* Exercise *
With pictures removed, the data below should be returned exactly.

* Dataset *
---+---
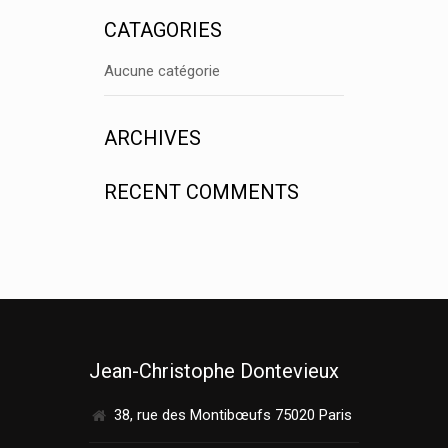
CATAGORIES
Aucune catégorie
ARCHIVES
RECENT COMMENTS
Jean-Christophe Dontevieux
38, rue des Montibœufs 75020 Paris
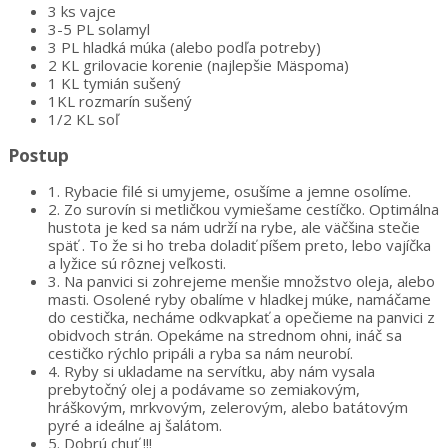
3 ks vajce
3-5 PL solamyl
3 PL hladká múka (alebo podľa potreby)
2 KL grilovacie korenie (najlepšie Mäspoma)
1 KL tymián sušený
1KL rozmarín sušený
1/2 KL soľ
Postup
1.
Rybacie filé si umyjeme, osušíme a jemne osolíme.
2.
Zo surovín si metličkou vymiešame cestíčko. Optimálna
hustota je ked sa nám udrží na rybe, ale väčšina stečie
späť . To že si ho treba doladiť píšem preto, lebo vajíčka
a lyžice sú rôznej veľkosti.
3.
Na panvici si zohrejeme menšie množstvo oleja, alebo
masti. Osolené ryby obalíme v hladkej múke, namáčame
do cestička, necháme odkvapkať a opečieme na panvici z
obidvoch strán. Opekáme na strednom ohni, ináč sa
cestičko rýchlo pripáli a ryba sa nám neurobí.
4.
Ryby si ukladame na servítku, aby nám vysala
prebytočný olej a podávame so zemiakovým,
hráškovým, mrkvovým, zelerovým, alebo batátovým
pyré a ideálne aj šalátom.
5.
Dobrú chuť !!!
---+---
* The answer *
CATAGORIES
Aucune catégorie
ARCHIVES
RECENT COMMENTS
Jean-Christophe Dontevieux
38, rue des Montibœufs 75020 Paris
3 ks vajce
3-5 PL solamyl
3 PL hladká múka (alebo podľa potreby)
2 KL grilovacie korenie (najlepšie Mäspoma)
1 KL tymián sušený
1KL rozmarín sušený
1/2 KL soľ
Postup
1.
Rybacie filé si umyjeme, osušíme a jemne osolíme.
2.
Zo surovín si metličkou vymiešame cestíčko. Optimálna
hustota je ked sa nám udrží na rybe, ale väčšina stečie
späť . To že si ho treba doladiť píšem preto, lebo vajíčka
a lyžice sú rôznej veľkosti.
3.
Na panvici si zohrejeme menšie množstvo oleja, alebo
masti. Osolené ryby obalíme v hladkej múke, namáčame
do cestička, necháme odkvapkať a opečieme na panvici z
obidvoch strán. Opekáme na strednom ohni, ináč sa
cestičko rýchlo pripáli a ryba sa nám neurobí.
4.
Ryby si ukladame na servítku, aby nám vysala
prebytočný olej a podávame so zemiakovým,
hráškovým, mrkvovým, zelerovým, alebo batátovým
pyré a ideálne aj šalátom.
5.
Dobrú chuť !!!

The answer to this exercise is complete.